I thought I’d pass an excerpt from a new article of mine, “Necessary to the Security of a Free State,” which will be coming out in the Notre Dame Law Review this Fall. I might blog more excerpts from it next week, but for now here’s the Introduction; to see citations, and the rest of the article, look here.
As usual, I’d love to hear whatever corrections, suggestions, or disagreements people might have — but please look through the entire piece beforehand, just in case other sections already deal with the issue. Thanks!
“A well regulated Militia, being necessary to the security of a free State,” the Second Amendment says, “the right of the people to keep and bear arms, shall not be infringed.” But what did the Framing generation understand “free State” to mean?
If the answer is “state of the union, free from federal oppression,” that would tend to support the collective or states’ rights view of the Amendment. It would suggest that the right might cover only those whom each state explicitly chose as its defensive force, perhaps a state-selected National Guard. And it would suggest the Amendment does not apply outside states, for instance in the District of Columbia. I suspect the intuitive appeal to many of the states’ rights theory stems from the Amendment’s reference to the term “State.”
But if “free State” was understood to mean “free country, free of despotism,” that would tend to support the individual rights view of the Amendment. “The people” would then more easily be read as referring to a right of the people as individuals, even if a right justified by public interests, much as the term “people” is understood in the First and Fourth Amendments.

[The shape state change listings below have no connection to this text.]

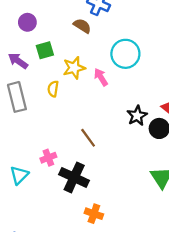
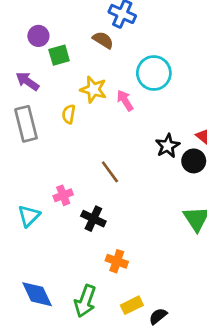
green square: (45, 50) -> (59, 55), moved
yellow star: (74, 68) -> (93, 89), turned 30
black cross: (74, 177) -> (93, 219), size x0.7

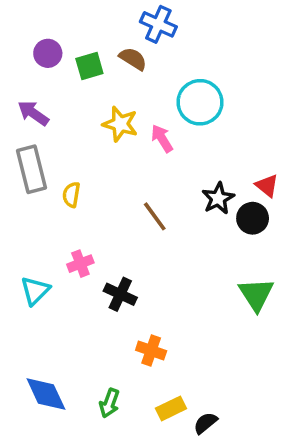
green square: (59, 55) -> (89, 66), moved
yellow semicircle: (69, 114) -> (71, 195), moved
brown line: (110, 172) -> (155, 216), moved
green arrow: (85, 301) -> (109, 403), size x0.7

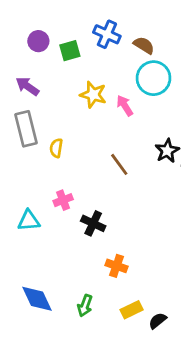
blue cross: (158, 24) -> (107, 34), moved
brown semicircle: (133, 59) -> (144, 45), moved
cyan triangle: (35, 291) -> (29, 221), turned 40

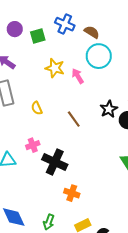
yellow semicircle: (56, 148) -> (37, 108), moved, turned -32
black cross: (93, 223) -> (55, 162), size x1.4

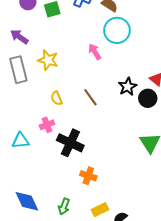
yellow star: (55, 68) -> (48, 60), moved
yellow semicircle: (37, 108) -> (57, 98), moved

The right would cover people regardless of whether they were enrolled in a state-chosen defensive force, since the right would be unrelated to preserving the independence of the states. And it would apply to all Americans, whether in states or in D.C.
Likewise, consider James Madison’s original proposal: “The right of the people to keep and bear arms shall not be infringed; a well armed and well regulated militia being the best security of a free country.”

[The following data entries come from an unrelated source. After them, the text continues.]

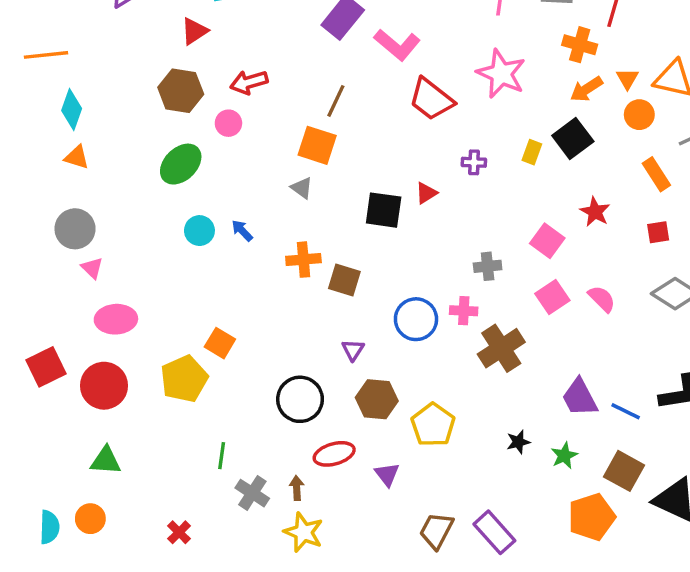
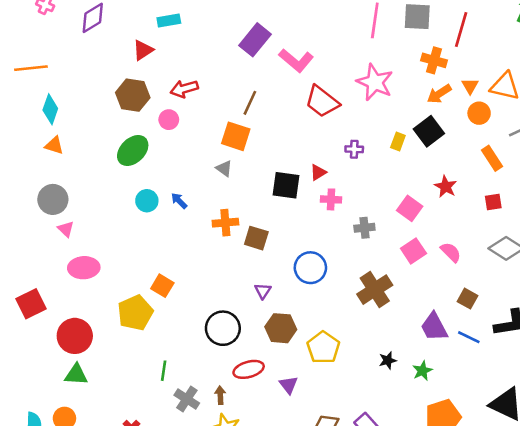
pink cross: (464, 311) -> (331, 199), moved
red circle: (104, 386) -> (75, 336), moved
brown square: (624, 471) -> (467, 299), moved, size x0.7

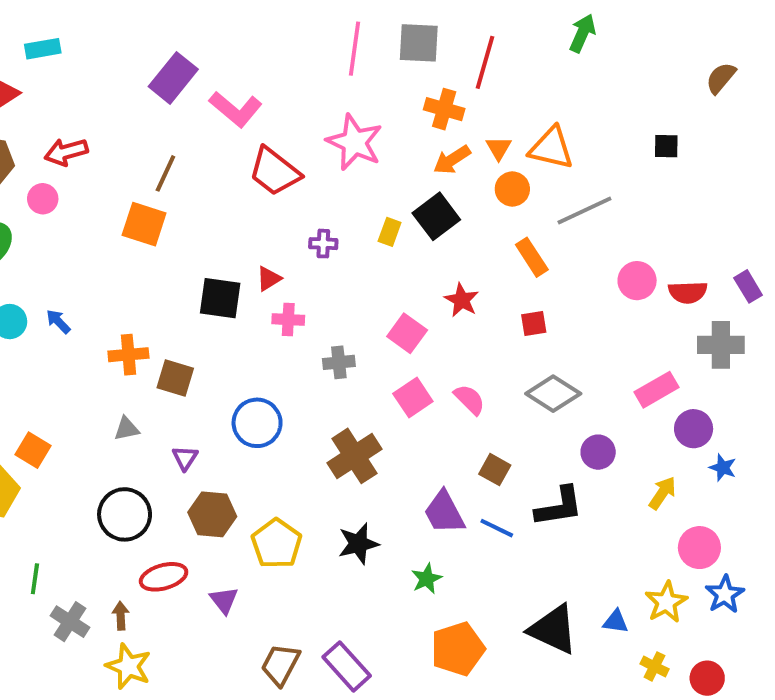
gray triangle: (224, 169) -> (127, 429), moved, turned -48
black star: (388, 360) -> (358, 544), moved, size x1.5

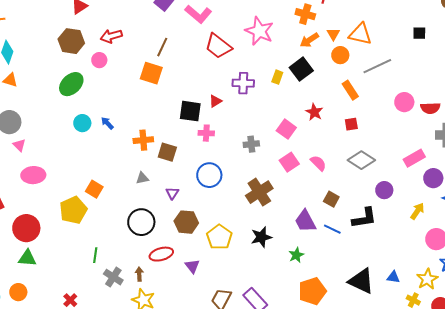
purple cross: (323, 244) -> (243, 83), size x1.5
pink cross: (288, 320) -> (206, 133), moved
yellow star: (666, 602) -> (427, 279), moved

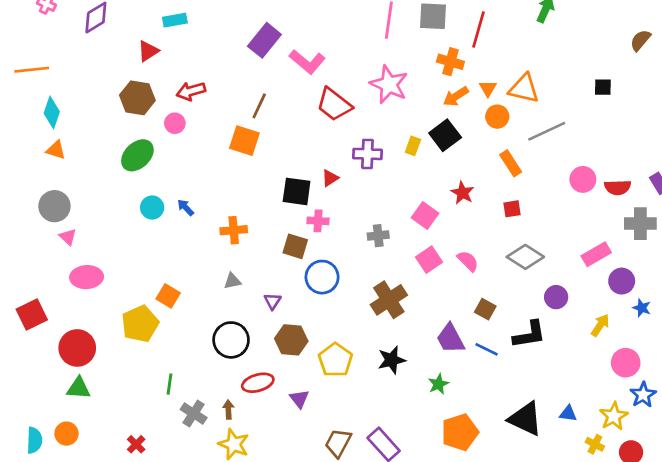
brown square: (167, 152) -> (295, 246), moved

Some assume the change from “free country” to “free state” was understood as purely stylistic, sometimes pointing to the absence of recorded controversy about the change of “free country” to “free state.” This would cut in favor of the individual rights view. Others assume it was a substantive shift in the direction of a states’ rights provision, and point in support to the Constitution’s general use of “state” to mean state of the union (except where “foreign State” is used to mean “foreign country”).
This Article makes a simple claim: There’s no need to assume. There is ample evidence about the original meaning of the term “free state.”
“Free state” was used often in Framing-era and pre-Framing writings, especially those writings that are known to have powerfully influenced the Framers: Blackstone’s Commentaries (which I’ll discuss in Parts II and III), Montesquieu’s Spirit of the Laws (Part IV), Hume’s essays (Part V), Trenchard and Gordon’s Cato’s Letters (Part VI), and works by many of the other European authors who are known to have been cited by Framing-era American writers (Part VII). [I choose these writers because I have systematically gone through Donald Lutz’s list of the 36 writers most cited by Americans from 1760 to 1805; Montesquieu and Blackstone head the list, Hume and Trenchard and Gordon are in the top 10, and the other writers are all in the top 36.] [The phrase “free state”] was also used by many leading American writers as well (Part VIII), including John Adams in 1787, James Madison in 1785, and the Continental Congress in 1774.
Those sources, which surprisingly have not been canvassed by the Second Amendment literature, give us a clear sense of what the phrase “free state” meant at the time. In 18th century political discourse, “free state” was a well-understood political term of art, meaning “free country,” which is to say the opposite of a despotism.
Political theory of the era often divided the world into despotisms and free states (either republics or constitutional monarchies). Free states had certain properties as a result of their being free, and were susceptible to certain threats of reverting to despotism. To remain a free state, the free state had to take these threats into account, and to structure its institutions in a particular way.
“State” simply meant country; and “free” almost always meant free from despotism, not from some other country, and never from some larger entity in a federal structure. That is how the phrase was used in the sources that the Framers read. And there is no reason to think that the Framers departed from this well-established meaning, and used the phrase to mean something different from what it meant to Blackstone, Montesquieu, the Continental Congress, Madison, Adams, or others.
Even given this finding, of course, many important arguments about the nature of the Second Amendment remain. But when we consider those arguments, we should recognize that the phrase “a free State” was not understood as having to do with states’ rights as such, but rather as having to do with preserving the liberty of the new country that the Constitution was establishing.